Better Documentation for Corporate Deployment

It seems part of the problem is corporate IT departments don’t see clear documentation on “how to”. A fix for this would be some good documentation on “recommended practices”. Some topics to discuss:

  • How to disable auto update
  • Prohibit installing extensions
  • How to deploy updates with popular deployment tools and enterprise tools and technologies like Group Policy
  • Discuss how the CCK could be helpful

Upgrade Recommendations

A big problem seems to be keeping things up to date. There are several complicated issues here. To discuss them briefly:

Policy Restrictions
In some cases, computers are locked down enough that auto update in Firefox won’t work since it can’t update files. This means an admin must interfere, and must know that they need to take some sort of action.

Internal Testing
Companies have strong testing policies in place because of internal apps that are business critical. As a result before something like a browser can be updated, it must be tested against these applications. How do we minimize the time from the release of the new version, to when a company actually deploys this. Obviously the less time involved, the better.

Update Notification
With auto-update disabled, how do companies know a new release has been issued? How can they easily keep up to speed, with low noise?

The first step has already been taken. Mozilla products have a very good versioning scheme and maintenance update release pattern. It’s also good that stable branches live for a while. This is essential for corporate deployments. It allows for some time between moving between versions (such as 1.0.x to 1.5.x). The release cycles work rather well.

There seems to be a need for an IT mailing list, that would notify IT professionals when a release reaches the RC (Release Candidate) stage, allowing them time to test the new version against their systems. Such notification should also contain changes made since the last release, but written in terms of “what to look for when testing” or “what impact these changes could have” (for example a change in how plugins are loaded/handled, requiring testing where Java applets are embedded in web pages). By sending these notifications first during the RC stage, it would allow for some time to do testing, and quicker deployment once the release is official. This is important in the case of security bugs being fixed, when exploits could quickly follow an announcement. The low noise of the mailing list would ensure IT professionals get notifications they need.
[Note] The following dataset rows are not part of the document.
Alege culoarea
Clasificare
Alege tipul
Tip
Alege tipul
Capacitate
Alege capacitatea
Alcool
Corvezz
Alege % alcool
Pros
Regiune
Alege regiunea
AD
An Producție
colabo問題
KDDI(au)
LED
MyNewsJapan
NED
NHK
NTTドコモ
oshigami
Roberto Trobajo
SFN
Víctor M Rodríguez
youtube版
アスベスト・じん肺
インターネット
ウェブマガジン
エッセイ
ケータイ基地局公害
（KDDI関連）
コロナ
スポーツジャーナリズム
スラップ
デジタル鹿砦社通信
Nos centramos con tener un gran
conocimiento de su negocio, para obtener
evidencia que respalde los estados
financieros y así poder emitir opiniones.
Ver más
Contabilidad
I’m curious how these proposals would work for IT departments, from what I’ve read and feedback I’ve received I believe this would allow for much easier adoption, without adding too much of a burden.

9 replies on “Better Corporate Deployment”
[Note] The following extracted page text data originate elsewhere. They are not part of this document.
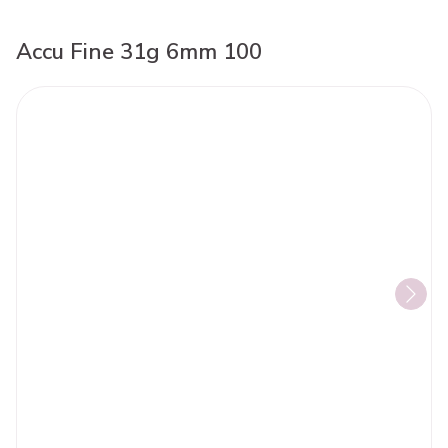
Accu Fine 31g 6mm 100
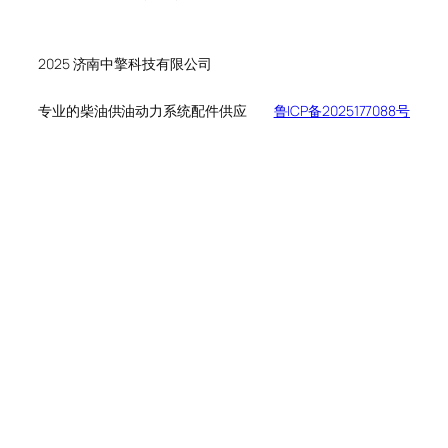
个
品
产
产
品
品
2025 济南中擎科技有限公司
专业的柴油供油动力系统配件供应
鲁ICP备2025177088号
> It’s also good that stable branches live for a while.

Mozilla’s definition of “a while” and the rest of the world’s definition of “a while” are completely different.

Companies need stable branches that live for years, not months.
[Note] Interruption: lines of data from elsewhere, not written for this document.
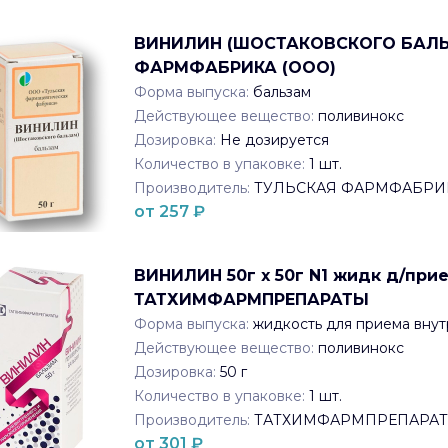
ВИНИЛИН (ШОСТАКОВСКОГО БАЛЬЗ
ФАРМФАБРИКА (ООО)
Форма выпуска:
бальзам
Действующее вещество:
поливинокс
Дозировка:
Не дозируется
Количество в упаковке:
1
шт.
Производитель:
ТУЛЬСКАЯ ФАРМФАБРИК
от
257
₽
ВИНИЛИН 50г x 50г N1 жидк д/при
ТАТХИМФАРМПРЕПАРАТЫ
Форма выпуска:
жидкость для приема внут
Действующее вещество:
поливинокс
Дозировка:
50 г
Количество в упаковке:
1
шт.
Производитель:
ТАТХИМФАРМПРЕПАРА
от
301
₽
Sadly, what you are talking about happens in universities as well as companies. Some schools at Penn (mine) let users manage their own computers. Others feel that people with PhDs and MDs are incompetent and must have their computers administered. Make sure to include universities on your mailing list.

There seems to be a need for an IT mailing list, that would notify IT professionals when a release reaches the RC (Release Candidate) stage, allowing them time to test the new version against their systems.

We already have such a list. We just need to convince the people doing the releases to post there.

@Justdave: Yes, that’s step 1. Step 2 is the information within it. For example, if has a security fix that modifies behavior in some way, it should be clearly noted how, and what impacts that may have.

You should probably ask Eric Dorland or Mike Hommey at Debian who pretty much do something similar in terms of removing the auto-update feature, tracking new releases, providing test builds to small groups of users (i.e. to those running Debian Unstable) ahead of major rollouts (i.e. to those running Debian Testing) and even backporting security patches to old branches that even Mozilla has stopped supporting.

(And most security updates shouldn’t modify the behaviour of anything that isn’t an exploit – that’s the point of *security* updates (as opposed to feature releases). The exception to this is security fixes to features which are insecure by design, but Mozilla has never considered incorporating ActiveX into any of their products 🙂

Modified by: robert – obscuring email addresses a little, I don’t want them getting spammed because of my blog 😉

I agree with Mark – branches should live longer. If you take a typical IT departement. It will takes months before than can touch something like 10k desktops. Meaning that if they want to deploy Firefox 1.0 they need to :
1) test internal apps
2) test their masters for new install
3) package the fox of rthe internal used deployement tool (most do understand MSI, hence the need for it)

Now all these steps cost money, once done it’s deployed, but Ff 1.0.7 is already out and MoFo/Moco says they are moving to 1.5. Mozilla 1.7 had a good timeframe for its branch from a corporate point of view.

And yes documentation is important – and there is a lack of documentation concerning all the things that can be tuned/selected in Ff’s config.